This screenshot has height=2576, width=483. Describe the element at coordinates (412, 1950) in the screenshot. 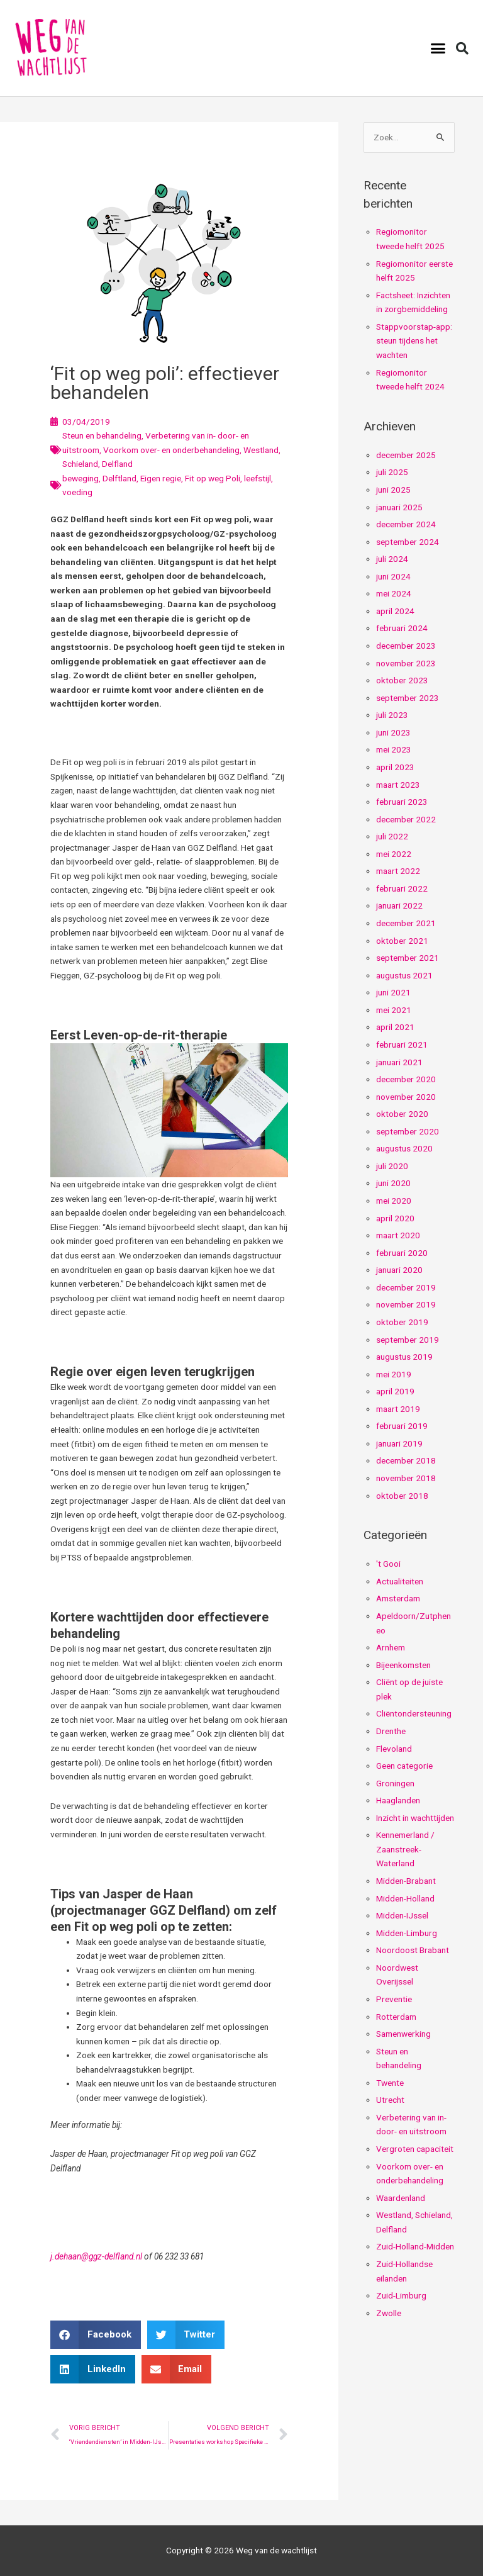

I see `Noordoost Brabant` at that location.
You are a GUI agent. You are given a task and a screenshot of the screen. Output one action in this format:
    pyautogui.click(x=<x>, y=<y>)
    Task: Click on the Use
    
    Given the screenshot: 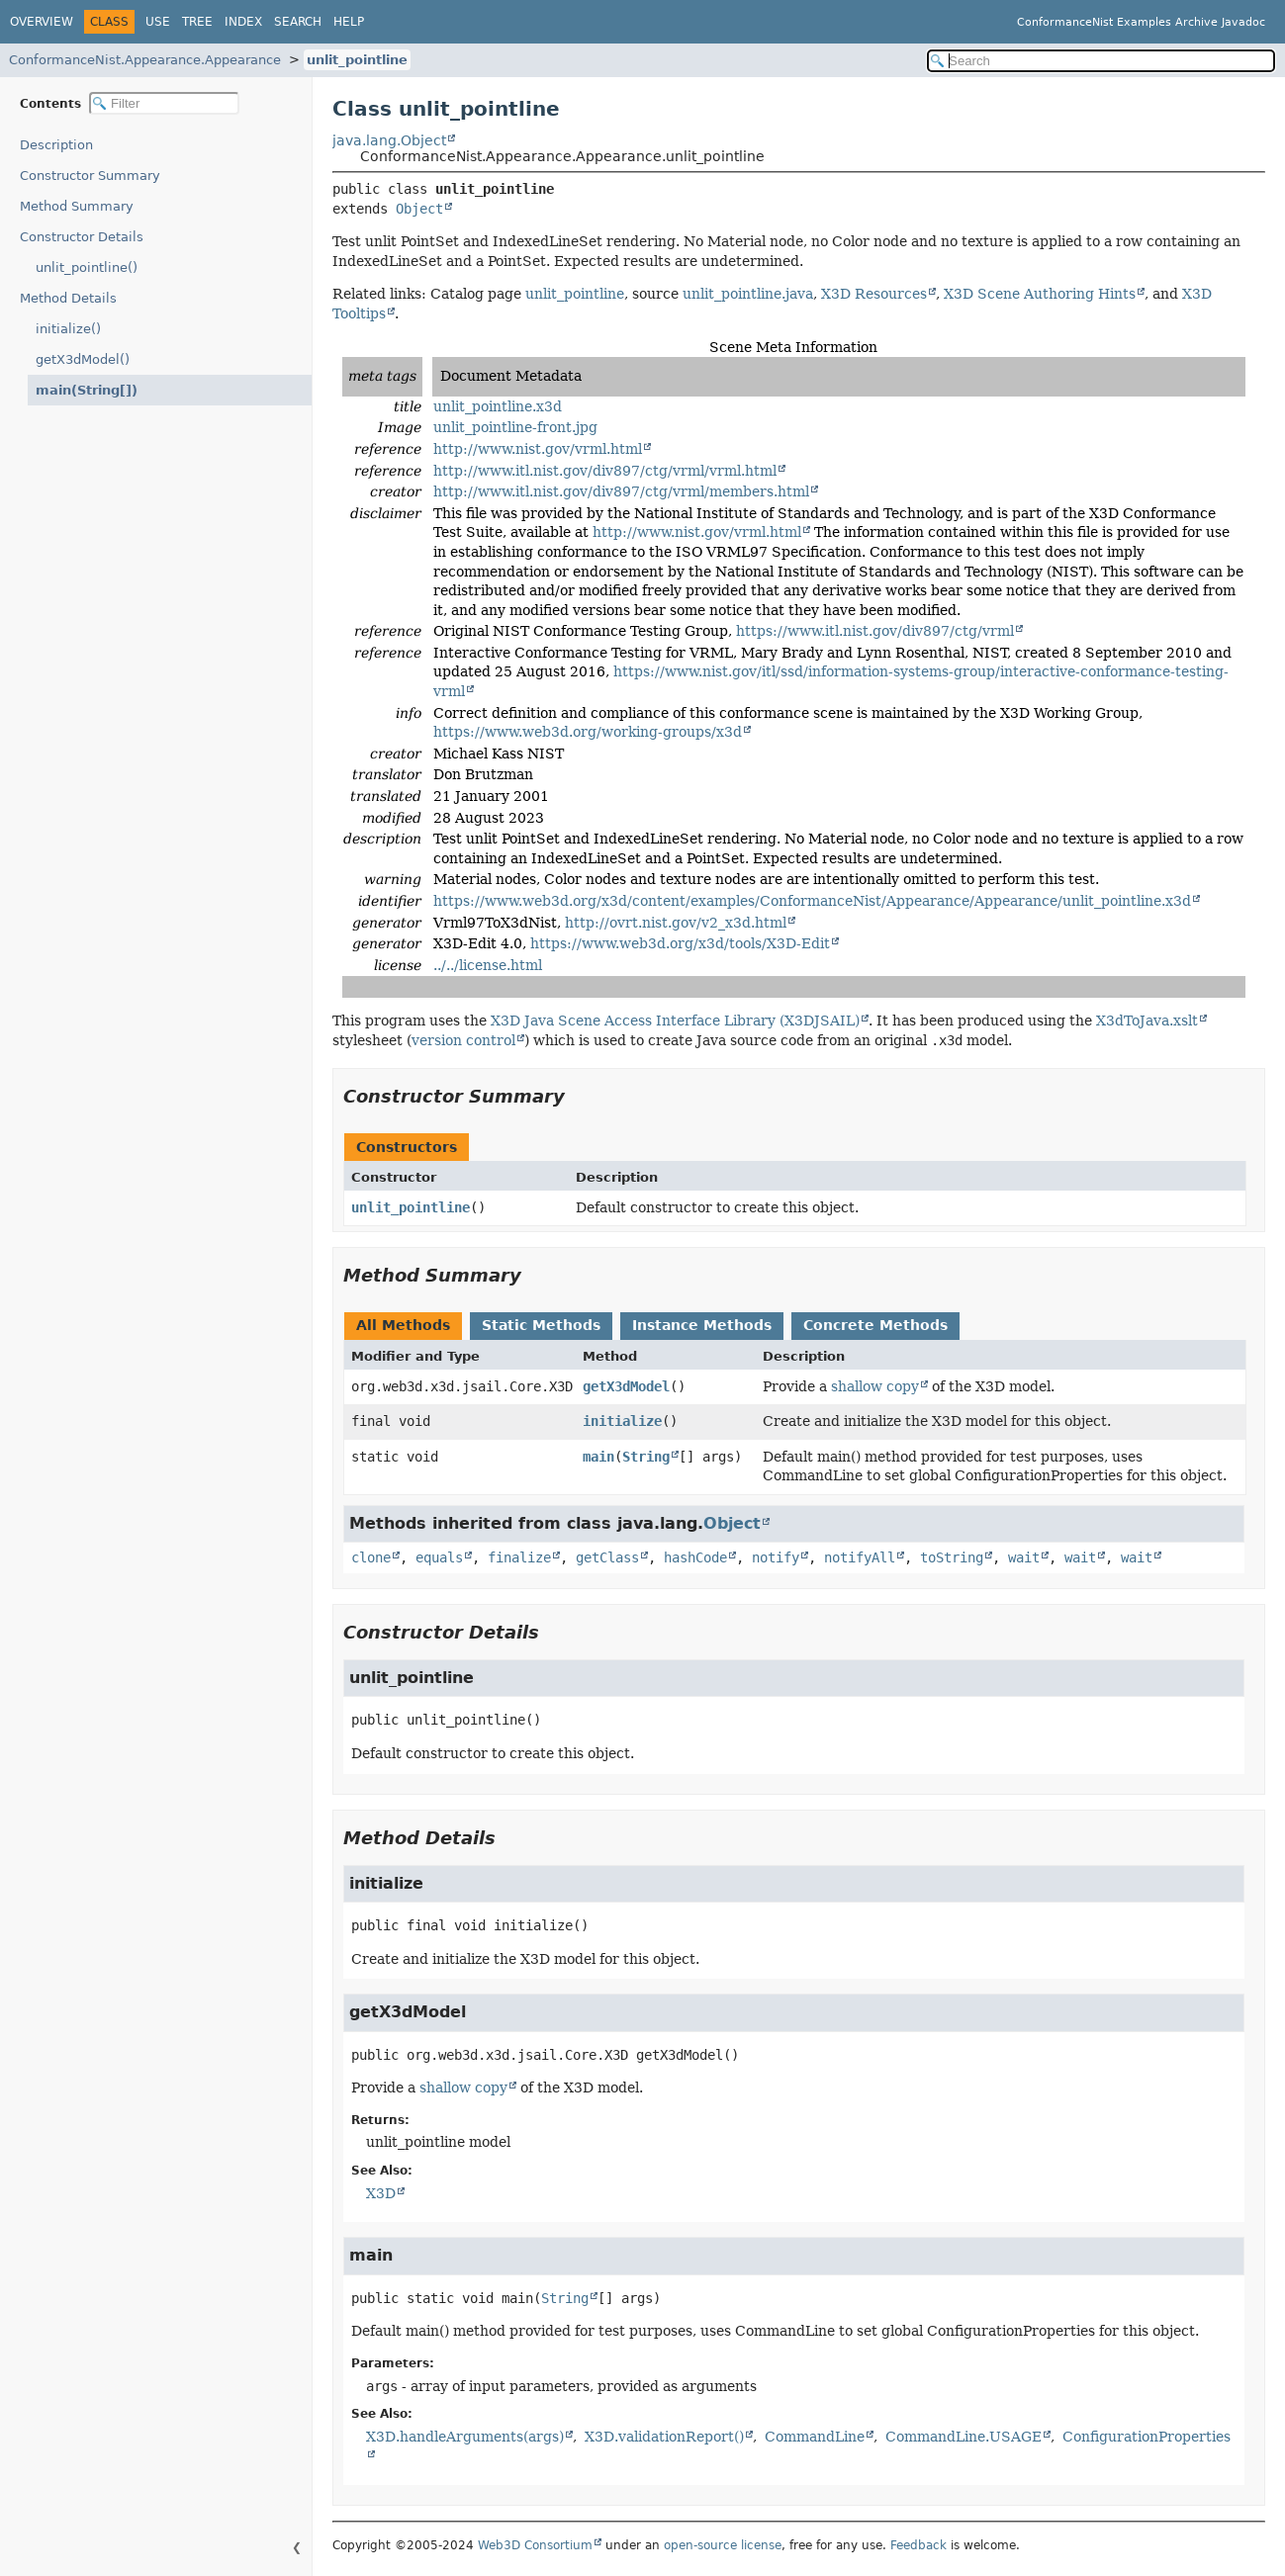 What is the action you would take?
    pyautogui.click(x=157, y=22)
    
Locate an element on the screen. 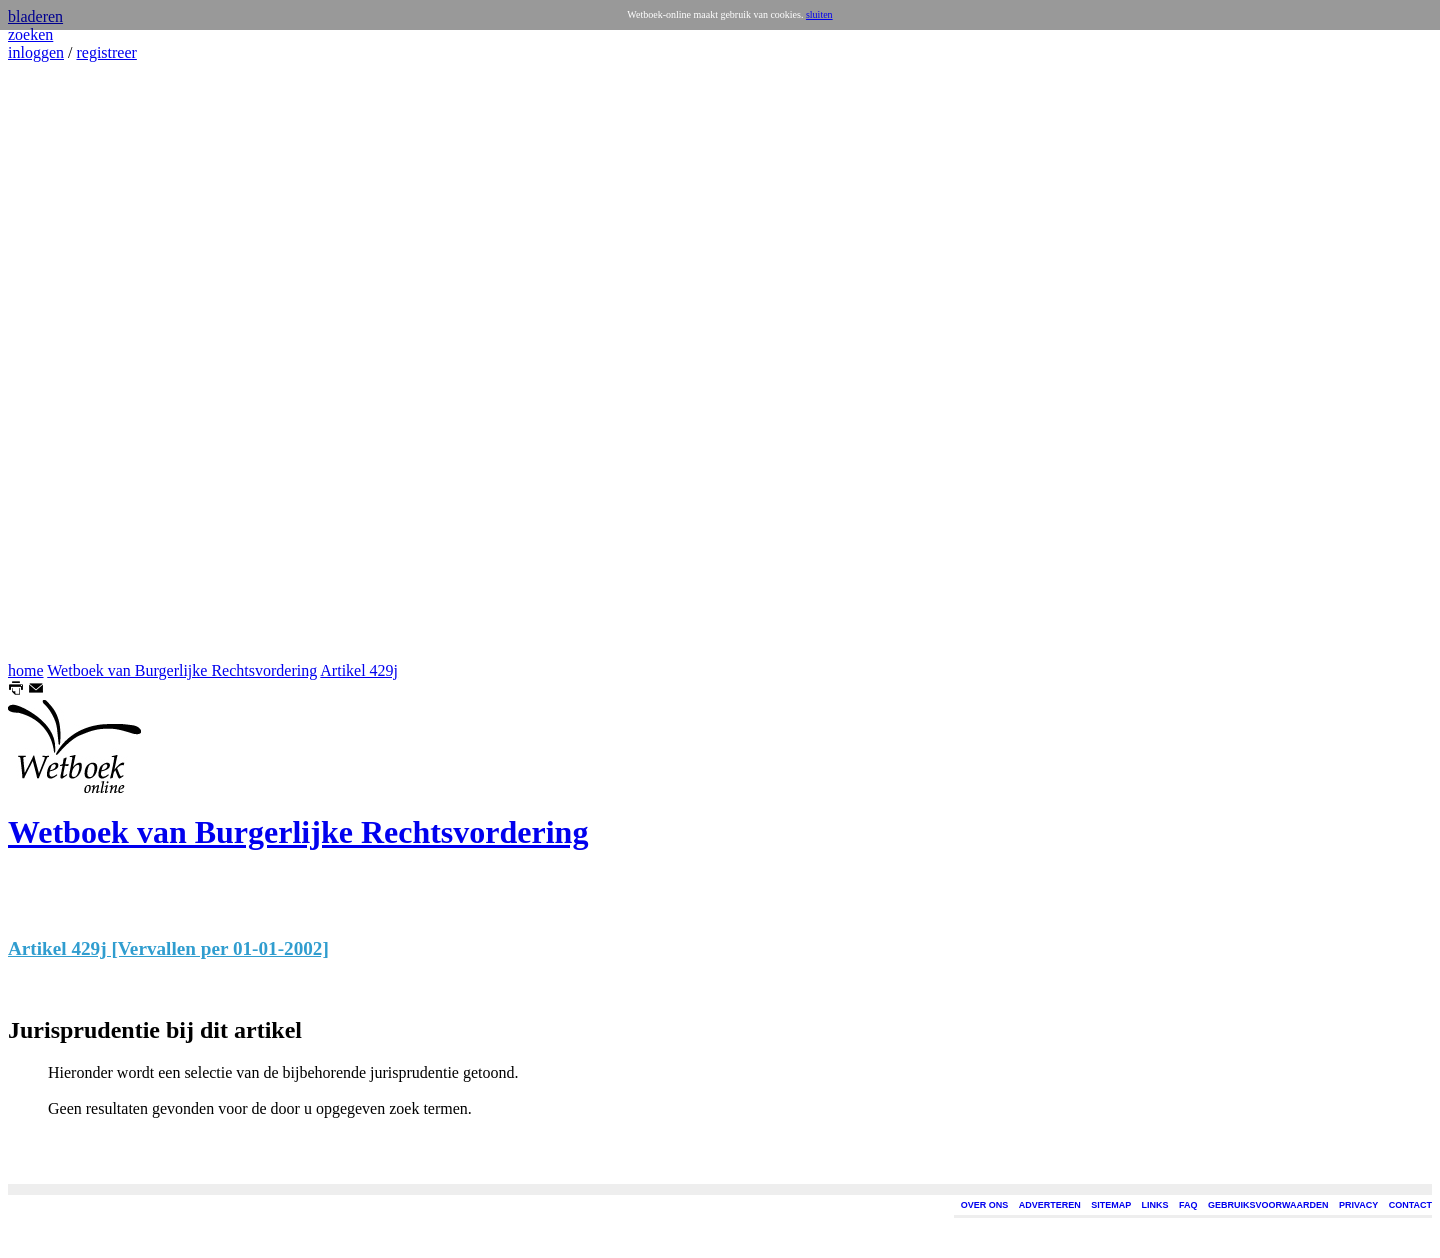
######
Give again, word for word, only the lines that run from the top of the data above through the line with "pyautogui.click(x=<x>, y=<y>)". Drop the pictures.

This screenshot has height=2576, width=483. Describe the element at coordinates (412, 1950) in the screenshot. 

I see `Noordoost Brabant` at that location.
You are a GUI agent. You are given a task and a screenshot of the screen. Output one action in this format:
    pyautogui.click(x=<x>, y=<y>)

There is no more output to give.